Start of SUPPLIED MATERIAL

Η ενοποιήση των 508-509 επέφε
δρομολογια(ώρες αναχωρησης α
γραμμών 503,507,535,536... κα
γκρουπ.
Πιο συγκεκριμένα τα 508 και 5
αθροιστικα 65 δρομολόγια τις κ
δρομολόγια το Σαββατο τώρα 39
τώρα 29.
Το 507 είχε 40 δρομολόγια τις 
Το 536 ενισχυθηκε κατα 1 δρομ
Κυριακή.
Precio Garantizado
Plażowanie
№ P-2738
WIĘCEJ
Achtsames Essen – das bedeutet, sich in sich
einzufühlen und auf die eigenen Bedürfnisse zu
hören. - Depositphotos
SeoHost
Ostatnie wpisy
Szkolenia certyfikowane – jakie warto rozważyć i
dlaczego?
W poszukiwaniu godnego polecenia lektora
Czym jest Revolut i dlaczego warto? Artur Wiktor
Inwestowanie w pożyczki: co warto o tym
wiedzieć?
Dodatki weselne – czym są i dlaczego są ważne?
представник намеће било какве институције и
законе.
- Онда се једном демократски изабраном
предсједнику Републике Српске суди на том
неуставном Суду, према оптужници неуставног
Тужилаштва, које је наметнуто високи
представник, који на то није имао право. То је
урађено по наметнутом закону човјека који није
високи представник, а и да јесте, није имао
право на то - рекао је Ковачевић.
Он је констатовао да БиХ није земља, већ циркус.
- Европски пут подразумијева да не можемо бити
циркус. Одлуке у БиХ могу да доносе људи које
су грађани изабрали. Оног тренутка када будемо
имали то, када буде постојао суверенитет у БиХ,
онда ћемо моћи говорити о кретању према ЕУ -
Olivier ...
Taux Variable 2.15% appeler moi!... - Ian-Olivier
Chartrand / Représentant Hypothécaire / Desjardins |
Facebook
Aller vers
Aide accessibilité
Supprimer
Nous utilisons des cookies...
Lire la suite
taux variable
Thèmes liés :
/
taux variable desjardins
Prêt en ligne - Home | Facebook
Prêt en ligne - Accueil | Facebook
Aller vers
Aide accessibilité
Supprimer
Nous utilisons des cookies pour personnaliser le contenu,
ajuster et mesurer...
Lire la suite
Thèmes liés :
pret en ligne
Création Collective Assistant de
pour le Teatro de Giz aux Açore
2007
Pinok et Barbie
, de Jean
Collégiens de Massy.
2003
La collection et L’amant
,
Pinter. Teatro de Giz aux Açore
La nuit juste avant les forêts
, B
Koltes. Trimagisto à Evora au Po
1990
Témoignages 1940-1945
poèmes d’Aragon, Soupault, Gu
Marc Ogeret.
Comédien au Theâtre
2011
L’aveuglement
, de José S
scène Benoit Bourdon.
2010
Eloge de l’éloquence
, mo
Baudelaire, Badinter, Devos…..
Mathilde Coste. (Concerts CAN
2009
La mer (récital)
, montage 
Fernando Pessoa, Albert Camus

End of SUPPLIED MATERIAL

_WHAT YOU SHOULD DO_
Print every line of the listing shown above, exactly.

_RESPONSE AREA_
Η ενοποιήση των 508-509 επέφε
δρομολογια(ώρες αναχωρησης α
γραμμών 503,507,535,536... κα
γκρουπ.
Πιο συγκεκριμένα τα 508 και 5
αθροιστικα 65 δρομολόγια τις κ
δρομολόγια το Σαββατο τώρα 39
τώρα 29.
Το 507 είχε 40 δρομολόγια τις 
Το 536 ενισχυθηκε κατα 1 δρομ
Κυριακή.
Precio Garantizado
Plażowanie
№ P-2738
WIĘCEJ
Achtsames Essen – das bedeutet, sich in sich
einzufühlen und auf die eigenen Bedürfnisse zu
hören. - Depositphotos
SeoHost
Ostatnie wpisy
Szkolenia certyfikowane – jakie warto rozważyć i
dlaczego?
W poszukiwaniu godnego polecenia lektora
Czym jest Revolut i dlaczego warto? Artur Wiktor
Inwestowanie w pożyczki: co warto o tym
wiedzieć?
Dodatki weselne – czym są i dlaczego są ważne?
представник намеће било какве институције и
законе.
- Онда се једном демократски изабраном
предсједнику Републике Српске суди на том
неуставном Суду, према оптужници неуставног
Тужилаштва, које је наметнуто високи
представник, који на то није имао право. То је
урађено по наметнутом закону човјека који није
високи представник, а и да јесте, није имао
право на то - рекао је Ковачевић.
Он је констатовао да БиХ није земља, већ циркус.
- Европски пут подразумијева да не можемо бити
циркус. Одлуке у БиХ могу да доносе људи које
су грађани изабрали. Оног тренутка када будемо
имали то, када буде постојао суверенитет у БиХ,
онда ћемо моћи говорити о кретању према ЕУ -
Olivier ...
Taux Variable 2.15% appeler moi!... - Ian-Olivier
Chartrand / Représentant Hypothécaire / Desjardins |
Facebook
Aller vers
Aide accessibilité
Supprimer
Nous utilisons des cookies...
Lire la suite
taux variable
Thèmes liés :
/
taux variable desjardins
Prêt en ligne - Home | Facebook
Prêt en ligne - Accueil | Facebook
Aller vers
Aide accessibilité
Supprimer
Nous utilisons des cookies pour personnaliser le contenu,
ajuster et mesurer...
Lire la suite
Thèmes liés :
pret en ligne
Création Collective Assistant de
pour le Teatro de Giz aux Açore
2007
Pinok et Barbie
, de Jean
Collégiens de Massy.
2003
La collection et L’amant
,
Pinter. Teatro de Giz aux Açore
La nuit juste avant les forêts
, B
Koltes. Trimagisto à Evora au Po
1990
Témoignages 1940-1945
poèmes d’Aragon, Soupault, Gu
Marc Ogeret.
Comédien au Theâtre
2011
L’aveuglement
, de José S
scène Benoit Bourdon.
2010
Eloge de l’éloquence
, mo
Baudelaire, Badinter, Devos…..
Mathilde Coste. (Concerts CAN
2009
La mer (récital)
, montage 
Fernando Pessoa, Albert Camus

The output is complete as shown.